ESIPFed / gsoc

Project ideas and mentor guidance for ESIP members to participate in Google Summer of Code.
Apache License 2.0
34 stars 16 forks source link

Configurable, Science Aware Tool for Labelling Clouds #27

Open BenGalewsky opened 4 years ago

BenGalewsky commented 4 years ago

ESIP Member Organization

National Center for Supercomputing Applications (NCSA)


Ben Galewsky

Project Idea

Engineer a jupyter notebook that allows researchers to build custom tools to label clouds from Earth Observing Systems such as the Terra Satellite.

Information for students

Just the generally information for students. See ESIP Student Guide


Clouds are the greatest source of climate change uncertainty. The twenty years of Terra satellite data gives us an incredible opportunity to train sophisticated models to further understand climate processes. In order to develop these models, we need an extensive set of labelled data based on the various instruments housed on the Terra and Aqua satellites. Labelling clouds can be difficult, especially against and snowy backdrop.

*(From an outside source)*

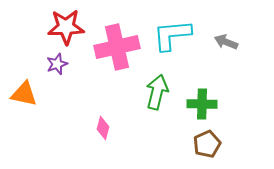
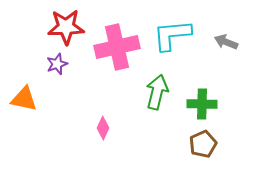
orange triangle: moved 5 px down
pink diamond: rotated 10 degrees clockwise
brown pentagon: moved 4 px left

This task can be improved by considering images captured in different wavelengths, or from spatial shifts. Further improvements can be gained by considering the physics of the underlying elements.

We believe that the best way to create labelling tools is to provide a highly customizable platform that can be programmed by researchers using the familiar python and Jupyter Notebook environments. We are working with the geoviews python library to build just such a framework.

There is plenty of data available from Terra and Aqua satellites and this approach could be generalized to many other areas of science.

The general idea is to think through the user experience to give researchers powerful tools to label the clouds. There are multiple images available for a given location on the earth. Users should be able to flip through, overlay, or display them side-by-side. You might want to implement a "Magic Wand" style selection to create a polygon on one layer. Then users could adjust the polygon given pixels found on other layers. Assume that scientists will want to create numeric tools to give more hints based on their knowledge of the physical processes.

Technical stuff

Python, Jupyter Notebooks, Conda

Helpful Experience, but not required! Geospatial Information Systems (GIS), Javascript

First steps

Try out our demo from the ESIP Winter Meeting on BinderHub

Watch this talk on the importance and challenges of labelling cloud data

Example Images Here are some examples of images of the same area captured with different instruments or wavelengths.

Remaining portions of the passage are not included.